In the entries below, find the line with "płaszcze damskie" and the line with "Porady stylistki". Return those two lines and all lines between them, exactly.

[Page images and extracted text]
====

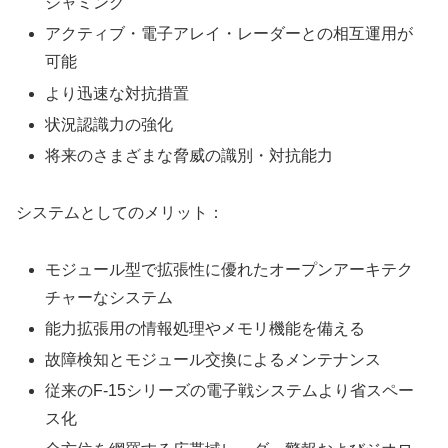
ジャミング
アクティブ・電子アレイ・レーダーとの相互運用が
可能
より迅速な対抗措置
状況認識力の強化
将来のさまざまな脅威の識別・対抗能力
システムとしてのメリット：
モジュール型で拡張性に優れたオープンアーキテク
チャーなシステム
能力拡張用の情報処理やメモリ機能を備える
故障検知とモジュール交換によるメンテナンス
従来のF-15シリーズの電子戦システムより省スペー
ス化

====

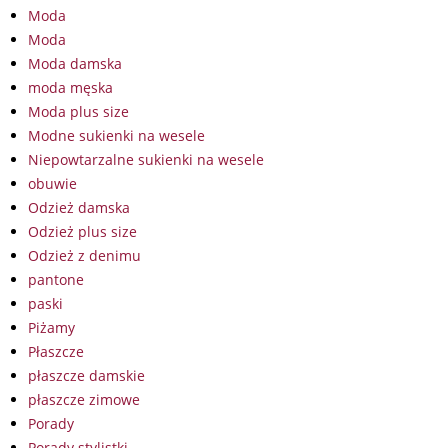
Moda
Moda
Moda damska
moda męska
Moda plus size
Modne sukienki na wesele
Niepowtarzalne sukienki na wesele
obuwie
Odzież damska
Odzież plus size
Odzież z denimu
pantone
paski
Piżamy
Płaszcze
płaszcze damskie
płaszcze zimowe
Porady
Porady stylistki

====

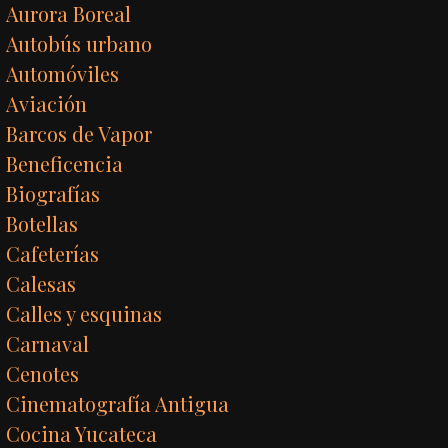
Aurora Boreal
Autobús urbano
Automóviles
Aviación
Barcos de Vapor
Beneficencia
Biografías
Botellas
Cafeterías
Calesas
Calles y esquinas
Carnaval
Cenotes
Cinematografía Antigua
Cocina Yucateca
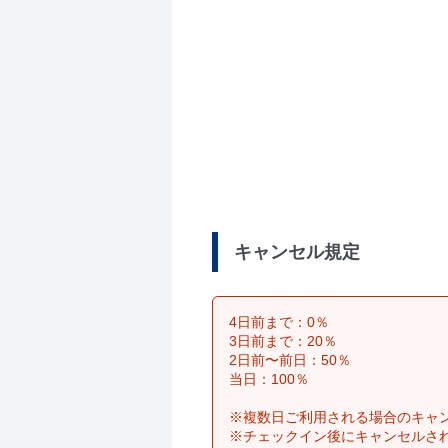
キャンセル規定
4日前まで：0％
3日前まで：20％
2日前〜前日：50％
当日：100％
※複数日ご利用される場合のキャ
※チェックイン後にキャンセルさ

====

* Task output:
płaszcze damskie
płaszcze zimowe
Porady
Porady stylistki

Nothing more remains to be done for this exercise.